Reputation: 10552
Hey all, what would the regEX code be for the following:
<br/><span class=""synopsis-view-synopsis"">America's justice system comes under indictment in director <a href='/people/1035' class='actor' style='font-weight:bold'>Norman Jewison</a>'s trenchant film starring <a href='/people/1028' class='actor' style='font-weight:bold'>Al Pacino</a> as upstanding attorney Arthur Kirkland. A hard-line -- and tainted -- judge (<a href='/people/1034' class='actor' style='font-weight:bold'>John Forsythe</a>) stands accused of rape, and Kirkland (<a href='/people/1028' class='actor' style='font-weight:bold'>Al Pacino</a>) has to defend him. Kirkland has a history with the judge, who jailed one of the lawyer's clients on a technicality. When the judge confesses his guilt, Kirkland faces an ethical and legal quandary. </span>
Ive tried this:
regex = New System.Text.RegularExpressions.Regex("(?<=""synopsis-view-synopsis""\>)([^<\/span><]+)")

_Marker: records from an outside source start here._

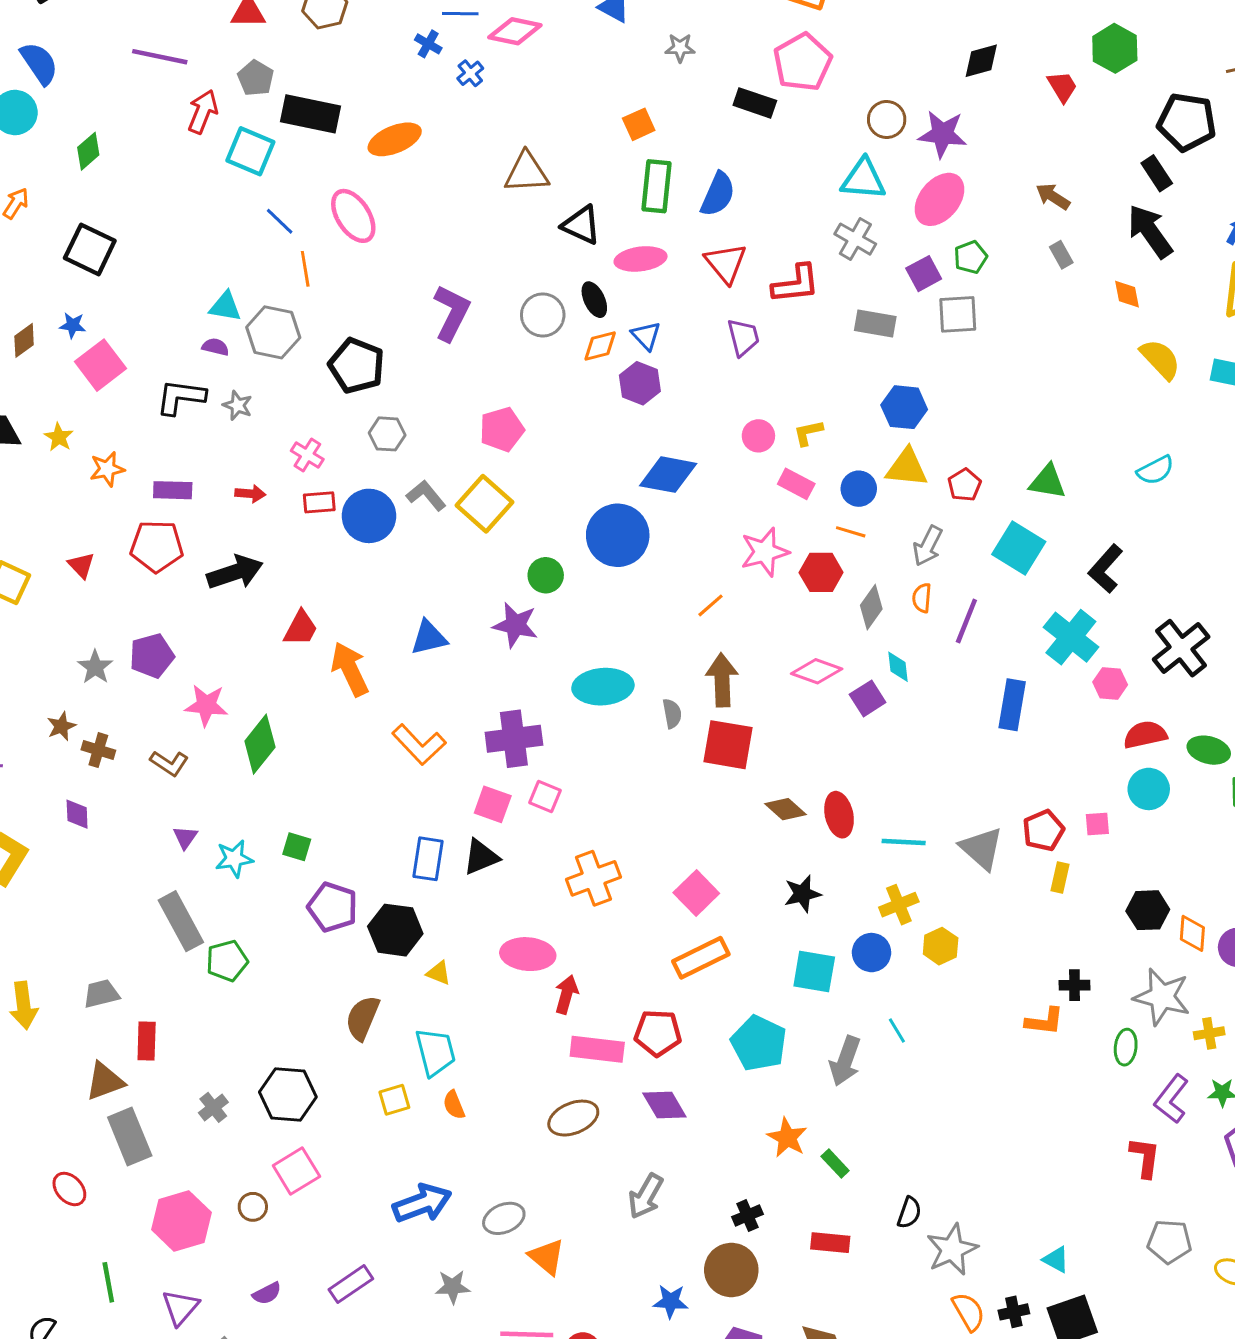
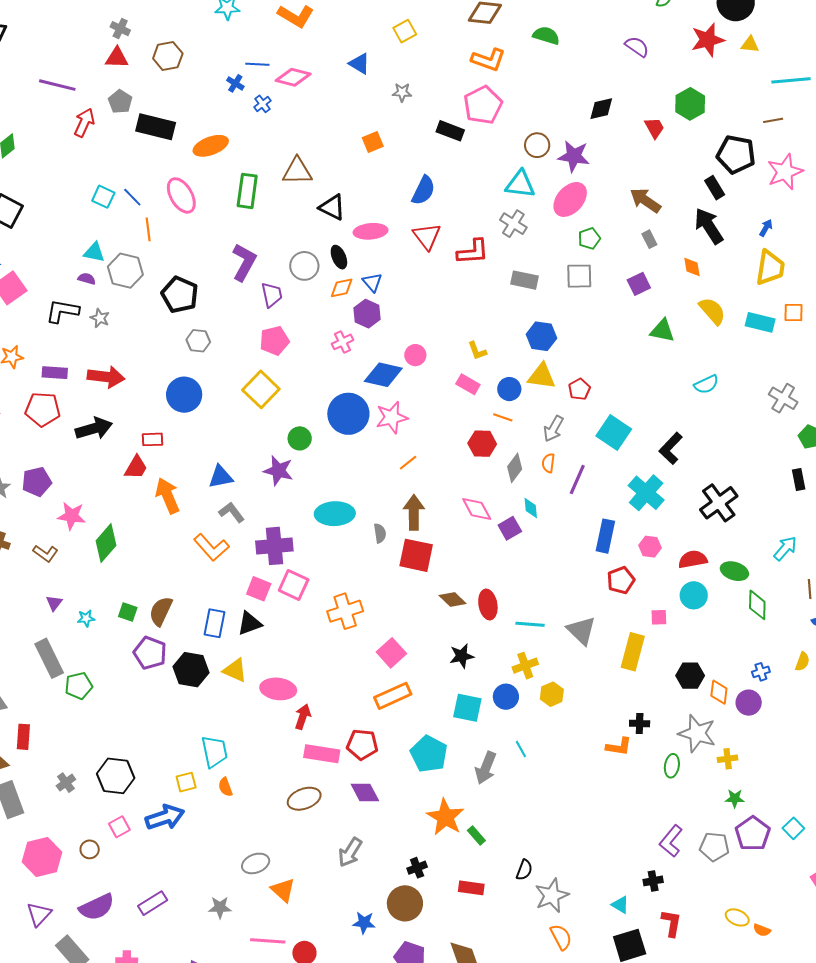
cyan square: (250, 151) -> (103, 197), moved, size x0.7
green rectangle: (657, 186) -> (247, 191), moved
brown arrow: (1053, 196) -> (645, 200), size x1.4
purple square: (924, 274) -> (639, 284), moved
purple trapezoid: (743, 337) -> (272, 295), moved
yellow L-shape: (808, 433) -> (477, 351), turned -100
pink circle: (758, 436) -> (415, 355), moved
pink cross: (307, 455) -> (342, 342), moved, turned 30
green triangle: (1047, 482) -> (662, 331), moved
red arrow: (250, 494) -> (106, 377), size x1.8
gray L-shape: (426, 495) -> (232, 512), moved
red rectangle: (319, 502) -> (152, 439), moved
pink star: (765, 552) -> (392, 417), moved
pink diamond: (817, 671) -> (477, 509), turned 40
pink hexagon: (1110, 683) -> (650, 547), moved
pink square: (545, 796) -> (294, 585), size x1.4
red pentagon: (1043, 831) -> (621, 580), moved
cyan star: (234, 859) -> (86, 618), size x0.7
yellow rectangle: (1060, 877) -> (633, 652), size x1.8
orange cross: (593, 878) -> (345, 611), moved
yellow triangle: (439, 973) -> (235, 670), moved, size x1.5
brown semicircle: (363, 1018) -> (161, 611), moved
purple L-shape: (1171, 1099) -> (671, 841), moved
orange star: (787, 1138) -> (445, 817), size x1.4
red L-shape: (1145, 1157) -> (671, 923), moved
pink square: (296, 1171) -> (119, 827), size x0.7
blue arrow: (422, 1203) -> (165, 817), moved
gray pentagon: (1169, 1241) -> (714, 847), moved
purple semicircle: (267, 1293) -> (97, 907), size x1.8
black cross: (1014, 1312) -> (653, 881), moved

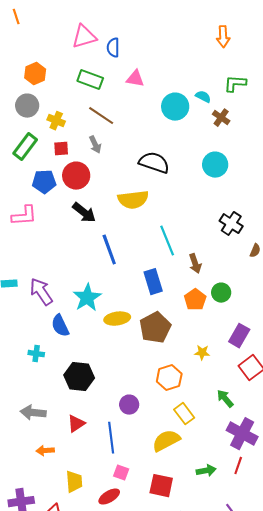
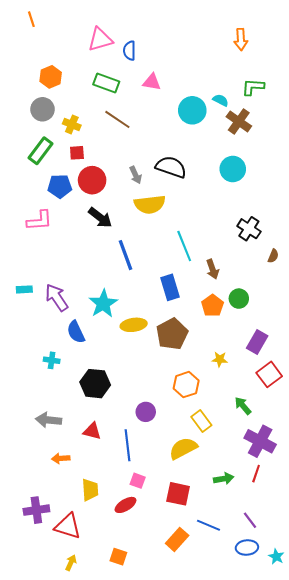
brown cross: (221, 118) -> (239, 121), size x1.4
gray arrow: (95, 145) -> (136, 175), moved
red triangle: (76, 424) -> (92, 431), turned 48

But that only seems to get the first part of the description; Americ
Any help would be great! :o)
David
Upvotes: 0
Views: 492
Reputation: 75252
I don't see any need for lookaheads or lookbehinds here; just match the whole <span>
element and use a capturing group extract its content. Assuming there will never be any <span>
elements inside the one you're matching, this should be all you need:
Regex rgx = new Regex(
@"<span\s+class=""synopsis-view-synopsis"">(.*?)</span>",
RegexOptions.IgnoreCase | RegexOptions.Singleline);
foreach (Match m in rgx.Matches(s0))
{
Console.WriteLine(m.Groups[1].Value);
}
Also, [^<\/span><]+
doesn't do what you probably think it does. What you've got there is a character class that matches any one character except <
, /
, s
, p
, a
, n
, or >
. You may have been trying for this:
(?:(?!</span>).)+
...which matches one character at a time, after the lookahead confirms that the character isn't the beginning of the sequence </span>
. It's a valid technique, but (as with the lookarounds) I don't think you need anything so fancy here.
Upvotes: 1
Reputation: 4574
in .net there are different methods for "match" and "matches all" these are:
re.Match(str); // regex 're' match in string 'str'
re.Matches(str) // regex 're' matches all in string 'str'
update
Explain to regex
(?<=regex)
is positive lookbehind(?!regex)
is a negativ lookahead.+
finally matches anything between the lookaround Raw Match Pattern:
(?<=""synopsis-view-synopsis""\>).+(?!</span>)
C#.NET Code Example:
using System;
using System.Text.RegularExpressions;
namespace myapp
{
class Class1
{
static void Main(string[] args)
{
String sourcestring =
"<br/><span class=""synopsis-view-synopsis"">America's justice... </span>
<br/><span class=""synopsis-view-synopsis"">Canada's justice... </span>";
Regex re = new Regex(@"(?<=""""synopsis-view-synopsis""""\>).+(?!</span>)");
MatchCollection mc = re.Matches(sourcestring);
int mIdx=0;
foreach (Match m in mc)
{
for (int gIdx = 0; gIdx < m.Groups.Count; gIdx++)
{
Console.WriteLine("[{0}][{1}] = {2}", mIdx, re.GetGroupNames()[gIdx], m.Groups[gIdx].Value);
}
mIdx++;
}
}
}
}
Matches Found:
[0][0] = America's justice... </span>
[1][0] = Canada's justice... </span>
Upvotes: 0
Reputation: 40563
(?=""synopsis-view-synopsis""\>).+(?!<\/span>)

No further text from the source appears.